Phosphosites are phosphorylated by a variety of kinases that recognize specific motifs surrounding the phosphorylatable residue. As for many eukaryotes, around 2% (120 total) of yeast protein-coding genes code for protein kinases (Zhu et al, 2000). We examined the conservation of the relationships between our set of phosphosites and yeast kinases by assigning each phosphosite to a kinase using empirically derived position weight matrices (PWM) for 61 yeast kinases (Supplementary Data set S1 from Mok et al, 2010). We first found that WGD paralogs are generally not biased in terms of the protein kinases that regulate them (ρ=0.99, P-value<2 × 10−16; Supplementary Figure S2). Second, we found that state-conserved sites are assigned to the same kinase 44% of the time, a 20-fold increase over what is expected if phosphosites were randomly matched between paralogs (P-value <0.0001; Figure 1E). This number drops to 23% for state-diverged sites, again supporting the fact that state-divergence does not entirely result from FN identifications. These sites are either not being phosphorylated or being phosphorylated by a different kinase in a different condition not addressed so far in phosphoproteomics studies. This first hypothesis is supported by the fact that, for state-diverged sites, the assigned scores are significantly higher for the phosphorylated sites than the nonphosphorylated ones (Figure 1F). We estimated that the state-diverged nonphosphorylated S/T sites in reality comprise 50% of nonphosphorylated sites (Supplementary Figure S3).

The low percentage of assignment (44%) of the same kinase to state-conserved sites suggests that the kinases that phosphorylate paralogous sites have changed since the WGD (Moses and Landry, 2010). We found independent support for this from large-scale and small-scale kinase–substrate interaction experiments (Ubersax et al, 2003; Ptacek et al, 2005) in which kinase–substrate relationships are also conserved in similar proportions (Figure 1E).
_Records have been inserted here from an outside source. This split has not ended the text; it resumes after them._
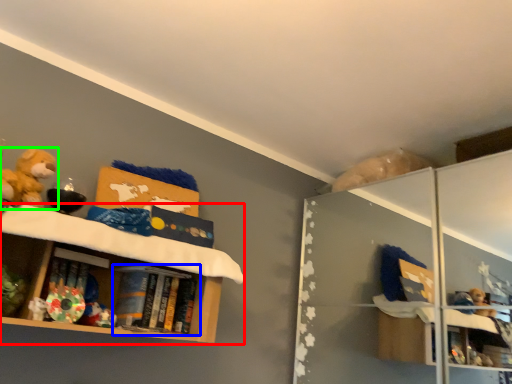 Question: Which object is positioned closest to shelf (highlighted by a red box)? Select from book (highlighted by a blue box) and toy (highlighted by a green box).

Choices:
 (A) book
 (B) toy

Answer: (A) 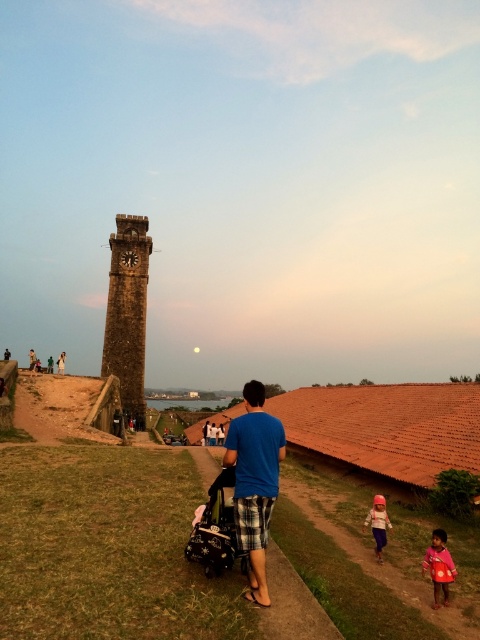 You are standing at the entrance of the clock tower and notice a person wearing a blue cotton shirt at center and blue plaid shorts at center. Based on their clothing items, can you determine which item is positioned lower on their body?

The blue cotton shirt at center is positioned below the blue plaid shorts at center, so the shirt is lower on the body.

You are standing at the entrance of the pathway leading to the stone clock tower at left and want to see the pink fabric child at lower right clearly. Which object is closer to you, and why?

The pink fabric child at lower right is closer to you because the stone clock tower at left is taller than the pink fabric child at lower right, implying that the child is positioned in the foreground while the tower is in the background.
Overall, these analyses suggest that while a significant fraction of sites is conserved and phosphorylated in both paralogs, the flanking sequences and/or protein structure and/or localization have diverged enough for the substrate to be regulated by a different protein kinase, a regulatory network turnover that is similar to what is observed for transcriptional networks (Gasch et al, 2004; Moses and Landry, 2010). After 100 My of evolution, up to 50% of kinase–substrate relationships may have been rewired, while preserving the phosphorylation status of the substrates.

Phosphosite loss dominates site-divergence

A recent study on the budding yeast reported putative cases of neofunctionalization and subfunctionalization of phosphosites (Amoutzias et al, 2010), but did not compare the extent of those changes to a null model. We therefore sought to quantify whether site-divergence resulted from losses or gains of phosphosites by reconstructing the ancestral sequences of the paralogous proteins and comparing the observed proportions to the neutral expectations (Figure 2A–C). We found that 25% of sites correspond to gains and 31% of sites correspond to losses. These proportions are, respectively, significantly less and more than expected by chance alone, based on the resampling of phosphorylatable sites in the same set of phosphoproteins (Figure 2C). This remains true for ordered and disordered regions of proteins, which have been shown to evolve at different rates. We consider that these losses represent several subfunctionalization events as nonfunctional phosphosites (Landry et al, 2009) are expected to evolve as randomly selected S/T. These results are also unlikely to result from false positives, as we performed the same analyses on a smaller number of manually curated phosphosites (Ba and Moses, 2010; Supplementary Figure S4) and we observed similar results. Our results are also robust to data filtering (Supplementary Figure S5) and variation in ancestral sequence reconstruction (Supplementary Figure S6).

Figure 2.

Figure 2

Gains and losses of phosphosites after gene duplication. (A) Inference of gains and losses of phosphosites. Serines (S) and threonines (T) are considered equivalent with respect to phosphorylation. !S/!T indicates residues that are not a S nor a T, and pS/pT indicates phosphorylated S/T. (B) Examples of lost (S72), gained (T121) and conserved (S103) sites from the curated data set (Dataset 2). (C) The number of observed losses is greater than expected by chance alone and the number of gains shows the opposite result. Results in ordered and disordered regions agree with each other.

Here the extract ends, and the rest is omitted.